JAKARTA – Orang-orang superkaya dunia kerap menjadi berita utama dikarenakan kekayaan merek yang mana luar biasa. Namun, yang dimaksud tak kalah menarik adalah cara merekan mengelabui pembayaran pajak secara legal lalu memperkaya diri sendiri. Dengan memanfaatkan strategi keuangan yang mana kompleks, celah hukum, juga insentif kebijakan para miliarder dunia berhasil menurunkan kewajiban pajak mereka itu secara signifikan.
Berikut adalah cara mereka melakukannya:
Ketika nilai opsi saham meningkat, orang-orang superkaya seperti Elon Musk dapat meminjamnya untuk mendanai gaya hidup mereka, daripada jual saham kemudian memicu kewajiban pajak. Pendekatan “pinjam, jangan jual” ini memungkinkan Musk untuk mengakses uang tunai miliaran dolar sambil menangguhkan pajak berhadapan dengan keuntungan modal tanpa batas waktu.
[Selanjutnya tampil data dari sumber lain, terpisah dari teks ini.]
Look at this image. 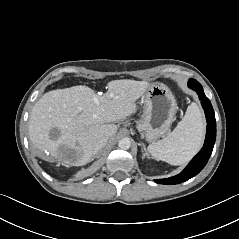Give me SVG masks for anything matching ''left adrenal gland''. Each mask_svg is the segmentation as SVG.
Segmentation results:
<instances>
[{
    "label": "left adrenal gland",
    "instance_id": "a2214340",
    "mask_svg": "<svg viewBox=\"0 0 239 239\" xmlns=\"http://www.w3.org/2000/svg\"><path fill=\"white\" fill-rule=\"evenodd\" d=\"M142 146H143V149H144V151H145V153H143V155L145 156V155H148V153H147V151H146V147H145V145L142 143Z\"/></svg>",
    "mask_w": 239,
    "mask_h": 239
}]
</instances>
Strategi ini tidaklah cuma menyoroti kompleksitas perpajakan kekayaan, tetapi juga memunculkan pertanyaan yang digunakan tambahan luas tentang kesetaraan pada sistem perpajakan.
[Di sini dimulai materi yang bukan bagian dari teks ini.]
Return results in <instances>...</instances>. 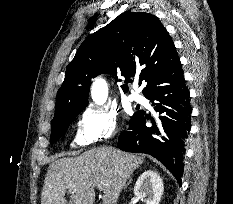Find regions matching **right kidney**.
<instances>
[{"label": "right kidney", "instance_id": "right-kidney-1", "mask_svg": "<svg viewBox=\"0 0 233 204\" xmlns=\"http://www.w3.org/2000/svg\"><path fill=\"white\" fill-rule=\"evenodd\" d=\"M163 190L161 177L152 170L143 172L134 186V194L138 198H144L146 204H159Z\"/></svg>", "mask_w": 233, "mask_h": 204}]
</instances>
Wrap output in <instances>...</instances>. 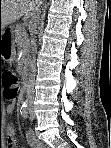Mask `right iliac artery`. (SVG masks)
Wrapping results in <instances>:
<instances>
[{"instance_id": "1", "label": "right iliac artery", "mask_w": 111, "mask_h": 148, "mask_svg": "<svg viewBox=\"0 0 111 148\" xmlns=\"http://www.w3.org/2000/svg\"><path fill=\"white\" fill-rule=\"evenodd\" d=\"M21 115L24 118H27L29 115V108H28V104L26 102L23 103L21 109H20Z\"/></svg>"}]
</instances>
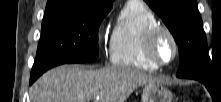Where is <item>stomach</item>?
I'll return each mask as SVG.
<instances>
[{"instance_id":"obj_1","label":"stomach","mask_w":221,"mask_h":102,"mask_svg":"<svg viewBox=\"0 0 221 102\" xmlns=\"http://www.w3.org/2000/svg\"><path fill=\"white\" fill-rule=\"evenodd\" d=\"M170 90L159 82L146 84L142 92V102H172Z\"/></svg>"}]
</instances>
1. Strategi “Pinjam, Jangan Jual”
Salah satu taktik penghindaran pajak yang digunakan paling efektif adalah praktik meminjam aset daripada menjualnya. Begini cara kerjanya:
Memanfaatkan Kekayaan Tanpa Likuidasi: Para miliarder miliki saham, real estat, juga aset lain yang tersebut nilainya meningkat. Alih-alih memasarkan aset-aset ini, yang dimaksud akan memicu pajak keuntungan modal, mereka itu meminjamnya untuk mengakses uang tunai.
Pinjaman Berbunga Rendah: Pinjaman yang tersebut dijamin dengan aset banyak kali memiliki suku bunga rendah, kemudian bunga yang mana dibayarkan terkadang dapat dikurangkan dari penghasilan kena pajak.
Efek Kekayaan yang dimaksud Tidak Kena Pajak: Karena pinjaman tiada dianggap sebagai penghasilan kena pajak, para miliarder dapat mengakses uang pada jumlah keseluruhan besar sementara kekayaan bersih dia terus bertambah tanpa dikenakan pajak.